Мгновенно глаза старшего Димурга увеличились, и явственно проступила их темно-бурая радужная оболочка имеющая форму ромба, растянутого повдоль желтоватой склеры. Мор словно дернул на себя тело развалившегося в кресле Стыня, единожды пригасив витиеватые переливы голубого аквамарина в его венце. Еще морг и венец старшего Димурга… вернее огромное алмазное яблоко, поместившееся в навершие четырех, серебряных дуг замерцало и вовсе почти оранжевым светом. Прошло не более минуты и Мор выпустил из своих стальных, хватких объятий взора очи брата, несомненно, прощупав. Ибо как член единой с ним печищи, мог сие проделывать, вопреки мощи венца Стыня. Одновременно с тем он все также взглядом мягко притулил напряженное тело младшего Димурга к поверхности кресла, да много нежнее дополнил:
– Нужно, мой бесценный, все сказать Отцу, зачем таишься? Отец ведь вне всяких сомнений обо всем знает, просто ждет, чтобы ты сам заговорил… А по поводу Липоксая…
– Не тронь Липоксая! – Стынь не просто сказал, он почитай крикнул… Успокоенный взором старшего брата, Бог внезапно резко вспылил и тот гнев, выплеснувшись, ударил своей мощью в свод залы ноне усеянного кусками полусферических, серых облаков, стремительно набравших сияние и озаривших дотоль мрачное помещение голубым светом. – Эти бунтари из Овруча готовили его убийство. Я посылал шишиганов и они мне о том доложили. Но я не позволю, не позволю, чтобы Липоксай Ягы пострадал, абы Еси того не вынесет… Я сказал Дажбе о докладе шишиганов, а он ничего толком не может сделать. Ни защитить Липоксая, ни наладить работу лебединых дев. Девочка мне все время на них жалуется.
– Шишиганы тут не для того, чтобы следить за людьми, – все с той же степенностью в голосе продолжил толкование Мор, воочью желая его размеренностью успокоить брата. – И не стоит их вообще посылать на Землю. Я их увезу… Увезу отсюда вскоре, только Отец разрешит покинуть Млечный Путь. Заберу всех и передам их владельцу. Не понимаю почему Кали-Даруга шишиган тут оставила. Ведь знает, коль их не контролировать они вельми быстро плодятся. Итак, теперь куды не глянешь на маковке, везде шишигана увидишь… Потому мой милый не стоит отправлять их на Землю, еще просчитаешься в количестве, кого не заберешь, и они махом приживутся на планете… Знаешь же ведь, как быстро шишиганы отпочковываются.

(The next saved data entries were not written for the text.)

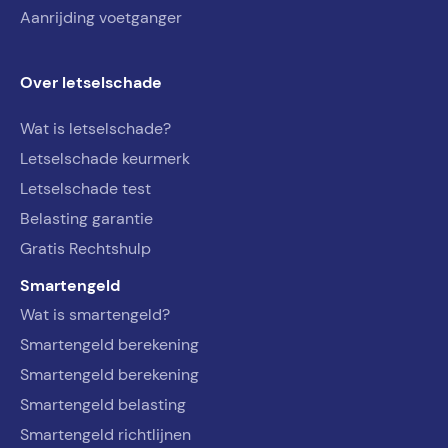
Aanrijding voetganger
Over letselschade
Wat is letselschade?
Letselschade keurmerk
Letselschade test
Belasting garantie
Gratis Rechtshulp
Smartengeld
Wat is smartengeld?
Smartengeld berekening
Smartengeld berekening
Smartengeld belasting
Smartengeld richtlijnen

Мор едва повел взглядом вправо и тотчас остановил его движение подле кресла Опеча, с под дна которого нежданно выплюхнувшись, степенно надулся вроде водяного небольшой бурый пузырь. Чешуйчатая поверхность коего, слегка дрогнув, энергично пошла малой рябью. Еще миг и водяной пузырь слышимо хлюпнув, выплюнул из себя маханькое существо, в длину не более человеческой ладошки, тощенькое, с худенькими ручками, ножками, обтянутое буро-серой, чешуйчатой и одновременно склизкой кожей. Огромная в сравнении с телом головешка шишигана, а это, несомненно, был он, обращала на себя внимание выступающим, узким лицом, с крупным, костлявым носом и подбородком, красными щелочками-глазками. Она своей массой не просто клонила вниз все тело существа, но и образовывала на спине высокий с макушкой горб, при ближайшем рассмотрении оказавшимся второй головой, с таким же выступающим, узким лицом, с костлявым носом, красными щелочками-глазками только повернутыми вспять основному лику. Впрочем, окромя носа и тех глаз на второй головешке шишигана ничего не зрелось, так как она купно была покрыта долгими бурыми волосами, достаточно толстыми, дотягивающимися почти до бедер, и растущих сразу с макушек двух голов. Ноги до колен и руки до локтей у существа были покрыты шерстью, только вельми короткой, создающей нечто в виде сплошного слоя.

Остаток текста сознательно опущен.